§ **The problem**
Would you please transcribe, exactly as written, the lines of the entries below starting at the one that holds "Europe through pipeline." and ending at the one that holds "investments in African", both included?

*** Data to examine Section Begins ***

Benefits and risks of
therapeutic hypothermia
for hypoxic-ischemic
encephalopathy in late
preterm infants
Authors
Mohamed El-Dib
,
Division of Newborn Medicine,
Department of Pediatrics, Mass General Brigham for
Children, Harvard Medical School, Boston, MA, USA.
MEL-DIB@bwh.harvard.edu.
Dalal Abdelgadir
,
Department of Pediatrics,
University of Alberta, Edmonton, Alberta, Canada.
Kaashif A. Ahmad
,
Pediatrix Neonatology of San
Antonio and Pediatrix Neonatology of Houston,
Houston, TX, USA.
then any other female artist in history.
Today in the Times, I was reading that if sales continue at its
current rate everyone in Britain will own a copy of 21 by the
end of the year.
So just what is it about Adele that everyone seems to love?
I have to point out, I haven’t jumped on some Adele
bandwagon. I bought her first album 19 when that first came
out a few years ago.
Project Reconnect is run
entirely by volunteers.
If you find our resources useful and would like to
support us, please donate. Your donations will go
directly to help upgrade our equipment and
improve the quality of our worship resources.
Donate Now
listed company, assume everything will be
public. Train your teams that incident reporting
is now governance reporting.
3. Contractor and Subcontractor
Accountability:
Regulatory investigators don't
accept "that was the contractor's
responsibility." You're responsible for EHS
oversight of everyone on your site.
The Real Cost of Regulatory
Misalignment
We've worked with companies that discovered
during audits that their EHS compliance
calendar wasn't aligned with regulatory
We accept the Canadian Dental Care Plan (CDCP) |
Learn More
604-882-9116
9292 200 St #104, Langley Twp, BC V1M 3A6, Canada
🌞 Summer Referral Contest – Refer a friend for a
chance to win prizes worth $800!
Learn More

*** Data to examine Section Ends ***
*** Data to examine Section Begins ***

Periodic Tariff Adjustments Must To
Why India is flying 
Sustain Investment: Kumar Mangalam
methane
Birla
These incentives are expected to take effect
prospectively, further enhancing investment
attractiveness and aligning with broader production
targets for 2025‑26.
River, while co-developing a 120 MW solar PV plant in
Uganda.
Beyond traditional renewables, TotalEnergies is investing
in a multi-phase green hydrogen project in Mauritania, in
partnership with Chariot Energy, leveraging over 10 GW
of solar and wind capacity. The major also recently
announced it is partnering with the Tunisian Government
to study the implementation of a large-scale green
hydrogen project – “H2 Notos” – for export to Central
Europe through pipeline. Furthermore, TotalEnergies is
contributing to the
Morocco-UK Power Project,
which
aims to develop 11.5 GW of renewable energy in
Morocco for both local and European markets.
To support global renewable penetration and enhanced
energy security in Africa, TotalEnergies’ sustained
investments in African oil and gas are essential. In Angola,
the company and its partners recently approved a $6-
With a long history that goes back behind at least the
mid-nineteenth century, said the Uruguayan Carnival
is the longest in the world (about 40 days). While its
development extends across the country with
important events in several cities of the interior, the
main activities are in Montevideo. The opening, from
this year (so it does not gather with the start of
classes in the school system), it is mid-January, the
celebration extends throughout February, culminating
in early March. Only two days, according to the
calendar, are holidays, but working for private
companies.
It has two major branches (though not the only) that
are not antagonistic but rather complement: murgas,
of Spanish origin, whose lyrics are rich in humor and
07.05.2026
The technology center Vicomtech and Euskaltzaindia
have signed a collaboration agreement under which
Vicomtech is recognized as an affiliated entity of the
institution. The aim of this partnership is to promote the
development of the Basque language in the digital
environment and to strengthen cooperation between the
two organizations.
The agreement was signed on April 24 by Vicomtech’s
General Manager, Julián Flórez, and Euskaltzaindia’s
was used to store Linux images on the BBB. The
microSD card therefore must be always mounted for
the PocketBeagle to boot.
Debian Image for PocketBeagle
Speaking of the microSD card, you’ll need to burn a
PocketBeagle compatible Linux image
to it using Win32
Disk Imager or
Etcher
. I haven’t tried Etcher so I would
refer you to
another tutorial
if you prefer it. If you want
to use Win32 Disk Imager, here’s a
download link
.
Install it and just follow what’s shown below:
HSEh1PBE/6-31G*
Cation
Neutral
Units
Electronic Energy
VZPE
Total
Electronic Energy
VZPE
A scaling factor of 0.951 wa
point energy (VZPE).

*** Data to examine Section Ends ***

§ **Answer area**
Europe through pipeline. Furthermore, TotalEnergies is
contributing to the
Morocco-UK Power Project,
which
aims to develop 11.5 GW of renewable energy in
Morocco for both local and European markets.
To support global renewable penetration and enhanced
energy security in Africa, TotalEnergies’ sustained
investments in African oil and gas are essential. In Angola,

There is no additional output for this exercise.